Friend of Democracy,
“I’m very interested in politics,” the man has said, piquing my interest.
He was the host of our vacation rental, here in a national park in Montenegro, where he also runs a restaurant.
As a child in the early 1990s, his family was forced to leave Yugoslavia. His father, he said, was politically persecuted under Serbian President Slobodan Milošević. So they fled to Germany.
Some years ago, he returned to Montenegro, now an independent country, and started a business here.
From what I gather, it has been a good decision. Business seems to be flourishing. The small wooden huts he had built are fully booked, and the restaurant is busy. Tourism in Montenegro is booming.
So, this man, in his late 30s now, short hair (like every boy and man here), told me that he found it very sad that “the masses are not interested in politics”, and how important it is to know what was going on.

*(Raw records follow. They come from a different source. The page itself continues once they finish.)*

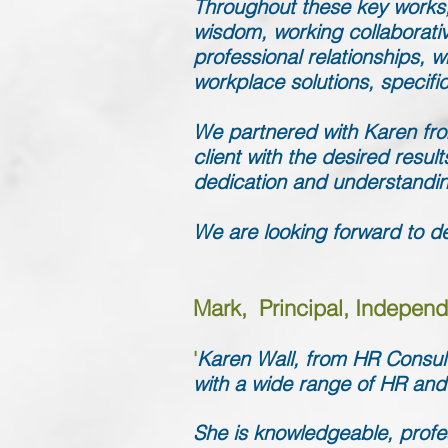
Throughout these key works,
wisdom, working collaborativ
professional relationships, 
workplace solutions, specifi
We partnered with Karen from
client with the desired resul
dedication and understandin
We are looking forward to de
Mark, Principal, Independ
'
Karen Wall, from HR Consult
with a wide range of HR and
She is knowledgeable, profess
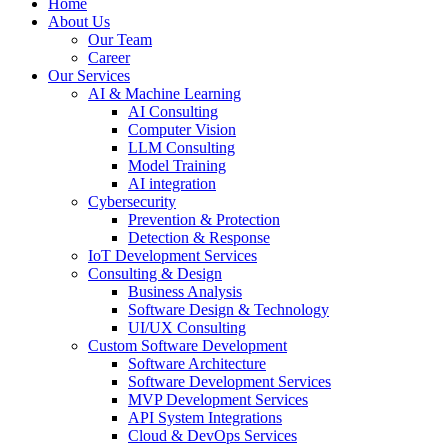
Home
About Us
Our Team
Career
Our Services
AI & Machine Learning
AI Consulting
Computer Vision
LLM Consulting
Model Training
AI integration
Cybersecurity
Prevention & Protection
Detection & Response
IoT Development Services
Consulting & Design
Business Analysis
Software Design & Technology
UI/UX Consulting
Custom Software Development
Software Architecture
Software Development Services
MVP Development Services
API System Integrations
Cloud & DevOps Services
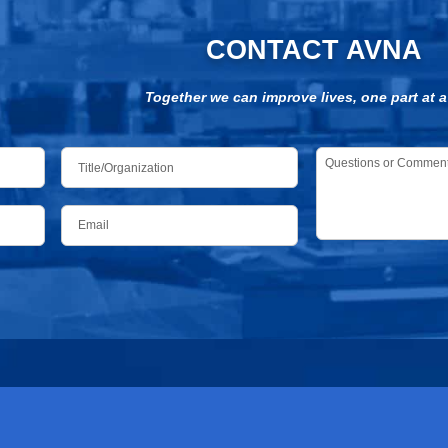
CONTACT AVNA
Together we can improve lives, one part at a
Title/Organization
Questions
or
Comments
*
Email
*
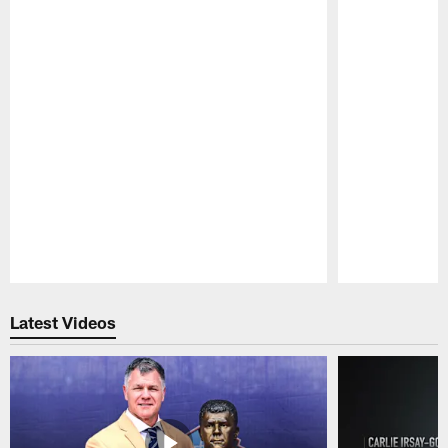
Pause
Play
Latest Videos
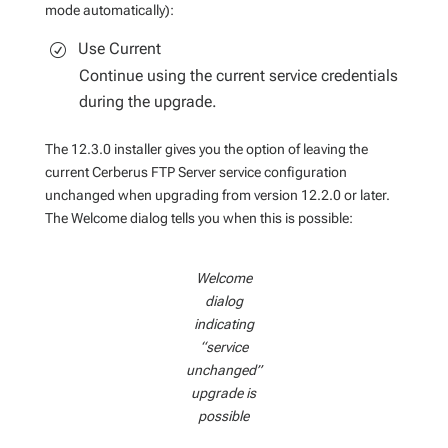
mode automatically):
Use Current
Continue using the current service credentials
during the upgrade.
The 12.3.0 installer gives you the option of leaving the
current Cerberus FTP Server service configuration
unchanged when upgrading from version 12.2.0 or later.
The Welcome dialog tells you when this is possible:
Welcome
dialog
indicating
“service
unchanged”
upgrade is
possible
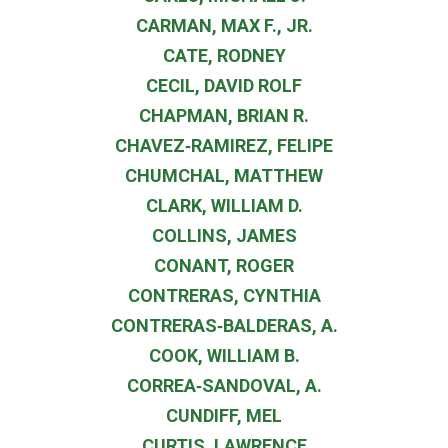
CARMAN, MAX F., JR.
CATE, RODNEY
CECIL, DAVID ROLF
CHAPMAN, BRIAN R.
CHAVEZ‐RAMIREZ, FELIPE
CHUMCHAL, MATTHEW
CLARK, WILLIAM D.
COLLINS, JAMES
CONANT, ROGER
CONTRERAS, CYNTHIA
CONTRERAS‐BALDERAS, A.
COOK, WILLIAM B.
CORREA‐SANDOVAL, A.
CUNDIFF, MEL
CURTIS, LAWRENCE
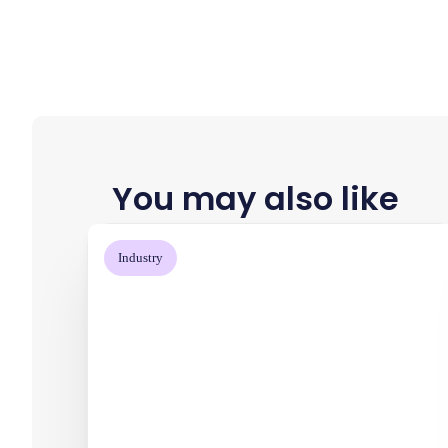
You may also like
Industry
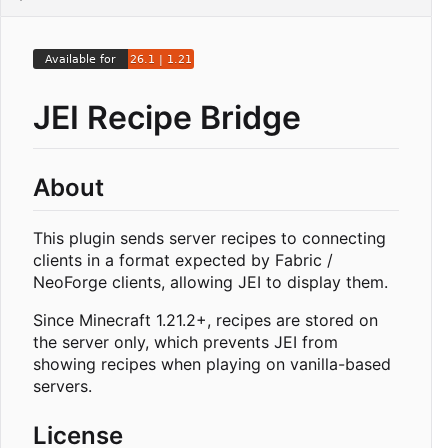
JEI Recipe Bridge
About
This plugin sends server recipes to connecting
clients in a format expected by Fabric /
NeoForge clients, allowing JEI to display them.
Since Minecraft 1.21.2+, recipes are stored on
the server only, which prevents JEI from
showing recipes when playing on vanilla-based
servers.
License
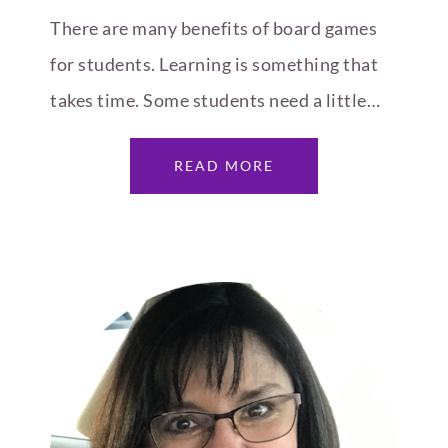
There are many benefits of board games
for students. Learning is something that
takes time. Some students need a little…
READ MORE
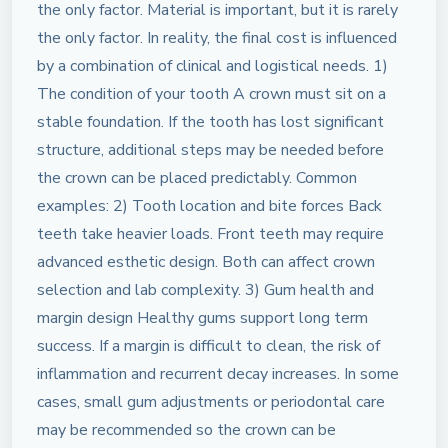
the only factor. Material is important, but it is rarely
the only factor. In reality, the final cost is influenced
by a combination of clinical and logistical needs. 1)
The condition of your tooth A crown must sit on a
stable foundation. If the tooth has lost significant
structure, additional steps may be needed before
the crown can be placed predictably. Common
examples: 2) Tooth location and bite forces Back
teeth take heavier loads. Front teeth may require
advanced esthetic design. Both can affect crown
selection and lab complexity. 3) Gum health and
margin design Healthy gums support long term
success. If a margin is difficult to clean, the risk of
inflammation and recurrent decay increases. In some
cases, small gum adjustments or periodontal care
may be recommended so the crown can be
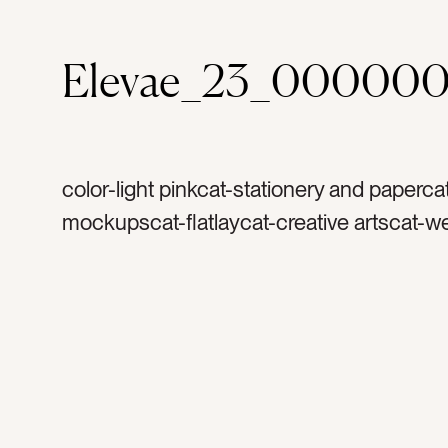
Elevae_23_000000
color-light pinkcat-stationery and paperca
mockupscat-flatlaycat-creative artscat-w
stationerytag-invitationtag-invitationstag-i
blanktag-papertag-suitetag-rsvptag-reply
cardtag-envelopetag-mockuptag-portrait
verticaltag-printtag-art printtag-arttag-vin
stampstag-stampstag-artisttag-creativeta
rosetag-mauve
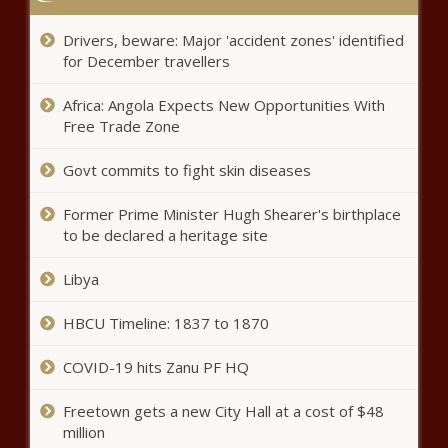
Drivers, beware: Major 'accident zones' identified
Helene: About $9B of resolution’s $110B relief headed to
North Carolina - North Carolina - The Black Chronicle
for December travellers
Leaders call for better transit safety after King County
Africa: Angola Expects New Opportunities With
bus driver stabbing death - Washington - The Black
Free Trade Zone
Chronicle
Govt commits to fight skin diseases
Illinois quick hits: International migration drives state
population increase - Illinois - The Black Chronicle
Former Prime Minister Hugh Shearer's birthplace
to be declared a heritage site
Colorado town passes measure supporting Trump's
immigration policies - Border - The Black Chronicle
Libya
Biden signs stopgap funding bill after last-minute votes
HBCU Timeline: 1837 to 1870
in Congress - National - The Black Chronicle
COVID-19 hits Zanu PF HQ
Harborview hospital tax to help with near $900M project
budget gap - Washington - The Black Chronicle
Freetown gets a new City Hall at a cost of $48
million
Chicago's budget doesn't calm financial concerns -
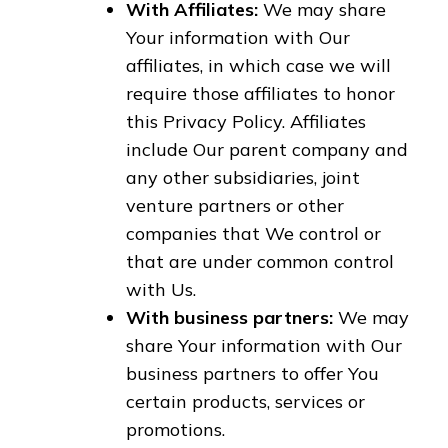
With Affiliates:
We may share
Your information with Our
affiliates, in which case we will
require those affiliates to honor
this Privacy Policy. Affiliates
include Our parent company and
any other subsidiaries, joint
venture partners or other
companies that We control or
that are under common control
with Us.
With business partners:
We may
share Your information with Our
business partners to offer You
certain products, services or
promotions.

So I asked him: What was going on?
He started talking.
He told me that the Mossad and the Jews were behind 9/11. There was an advanced civilisation under China's surface. The US bombs on Serbia in the 1990s contained nuclear material, which is why the cancer rate was so high today (and that this was done so that the pharmaceutical industry could build clinics here to treat ailing people; that there used to be no cancer here at all; that people here used to live to be 800 years old). The CIA was murdering people in Kosovo to maintain tensions in the region (because the US had an interest in a fragmented, unpacified Balkans).
That's what the man told me while preparing his bar for the first guest on a summer day with a fantastic view of the southernmost part of the Dinaric Alps.
I've been thinking about this man.
Here are some simple lessons I might have learnt.
Neither engaging extensively with political issues nor having a past as a politically persecuted person per se leads to a differentiated worldview. Instead, our digital world provides explanations for everything you want to believe.
And this is what we want to believe: That the responsibility for everything that goes well (like the man's business in the Montenegrin National Park) lies with you. The blame for everything that goes wrong (politics!) lies with others. It's always someone else's fault. The Jews, the pharmaceutical industry, the USA.
They are evil, we are good. That is the narrative.
Perhaps it has always been this way. However, it has never been so easy to feel validated. The algorithm of the digital world flushes everything you want to see, read, and believe onto your screen, into every corner of our lives. Even in this pristine nature resort in Montenegro, within sight of the border with Kosovo and Albania.
It looks so peaceful in this valley. Some people's thoughts aren't. I fear that thoughts will be followed by actions.